Now they rush to buy colour TV. Thus with a rise or fall in price the amount demanded of colour TV remarkably falls or rise. But if the price of salt raises from Rs 2.00 to Rs 5.00 it account for no such remarkable fall in the quantity demanded of salt.

7. Force of habit:


A repeated and constant use of a commodity by a person forms habit. A habit can’t be avoided. Thus in such a case the consumption of the commodity can’t be abstained in spite of the rise in price.

The consumer has to satisfy his habit regardless of change in price. Thus the demand for habitual commodities is fairly inelastic.

8. Durability of Commodities:

The demand for durable commodities is elastic whereas the demand for less durable commodity is inelastic. Durable commodity is used over a long period of time. The utility of a durable good is destroyed continuously. Once a durable good is bought the buyer feels no want of it for a long period of time. Thus the change (rise or fall) in price can’t influence the demand.

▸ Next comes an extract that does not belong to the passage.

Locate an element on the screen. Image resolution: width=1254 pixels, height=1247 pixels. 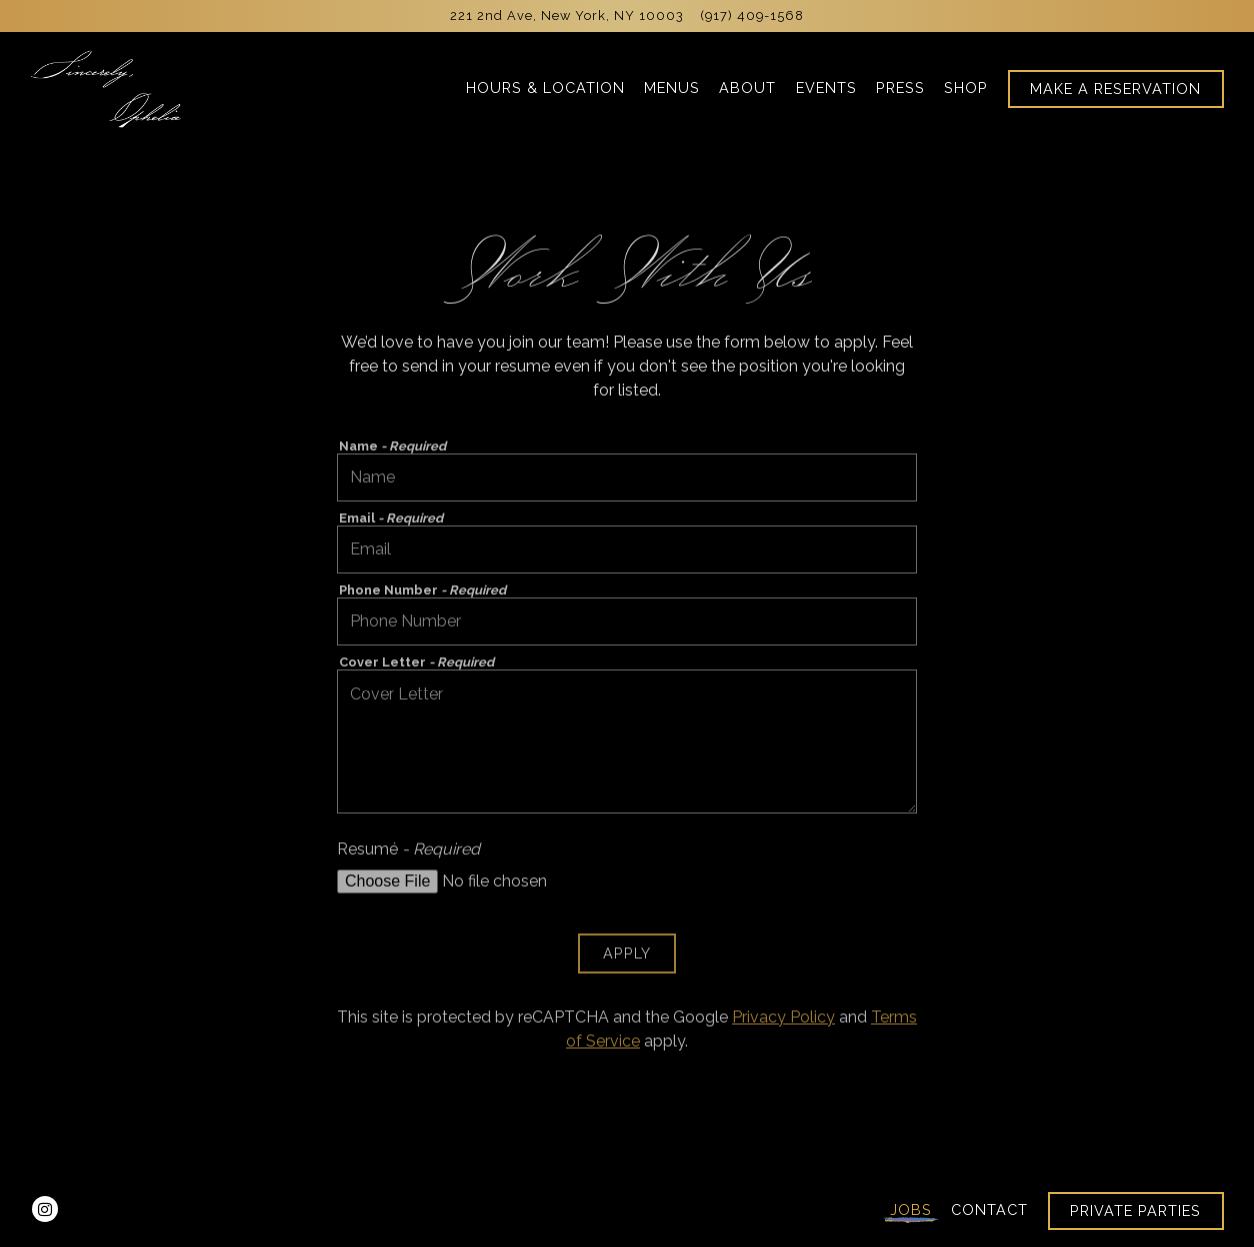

Thus the demand becomes elastic. On the other hand less durable or perishable goods are consumed repeatedly. Any change in price affects the demand. Thus the demand for perishable goods is less elastic.

9. Income level:

Elasticity of demand depends on income level. The rich and the poor are not equally affected at the change in price. Poor people are more affected than the rich. Because of high income rich people buy the same amount of an expensive commodity in response to a rise in price.

For example with a rise in price of Horlicks, poor people by other milk powder relatively cheaper than Horlicks. Thus for rich people the demand for Horlicks is inelastic whereas for poor people the demand for the Horlicks is elastic.